§ RECORDS TO USE:
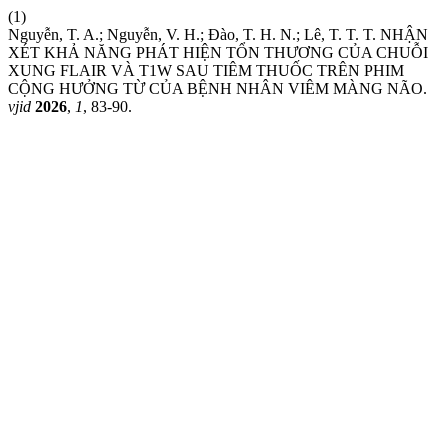
(1)
Nguyễn, T. A.; Nguyễn, V. H.; Đào, T. H. N.; Lê, T. T. T. NHẬN
XÉT KHẢ NĂNG PHÁT HIỆN TỔN THƯƠNG CỦA CHUỖI
XUNG FLAIR VÀ T1W SAU TIÊM THUỐC TRÊN PHIM
CỘNG HƯỞNG TỪ CỦA BỆNH NHÂN VIÊM MÀNG NÃO.
vjid
2026
,
1
, 83-90.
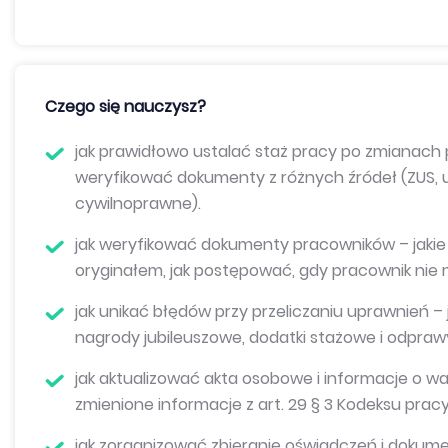
Czego się nauczysz?
jak prawidłowo ustalać staż pracy po zmianach pr
weryfikować dokumenty z różnych źródeł (ZUS, 
cywilnoprawne).
jak weryfikować dokumenty pracowników – jakie
oryginałem, jak postępować, gdy pracownik nie m
jak unikać błędów przy przeliczaniu uprawnień 
nagrody jubileuszowe, dodatki stażowe i odpraw
jak aktualizować akta osobowe i informacje o w
zmienione informacje z art. 29 § 3 Kodeksu pracy
jak zorganizować zbieranie oświadczeń i dokume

§ TASK STATEMENT:
Exactly the lines starting at the one above with "Nguyễn, T. A.;" and ending at the one with "zmienione informacje z" should be printed, and nothing else. Omit the pictures.

§ TASK OUTPUT:
Nguyễn, T. A.; Nguyễn, V. H.; Đào, T. H. N.; Lê, T. T. T. NHẬN
XÉT KHẢ NĂNG PHÁT HIỆN TỔN THƯƠNG CỦA CHUỖI
XUNG FLAIR VÀ T1W SAU TIÊM THUỐC TRÊN PHIM
CỘNG HƯỞNG TỪ CỦA BỆNH NHÂN VIÊM MÀNG NÃO.
vjid
2026
,
1
, 83-90.
Czego się nauczysz?
jak prawidłowo ustalać staż pracy po zmianach pr
weryfikować dokumenty z różnych źródeł (ZUS, 
cywilnoprawne).
jak weryfikować dokumenty pracowników – jakie
oryginałem, jak postępować, gdy pracownik nie m
jak unikać błędów przy przeliczaniu uprawnień 
nagrody jubileuszowe, dodatki stażowe i odpraw
jak aktualizować akta osobowe i informacje o w
zmienione informacje z art. 29 § 3 Kodeksu pracy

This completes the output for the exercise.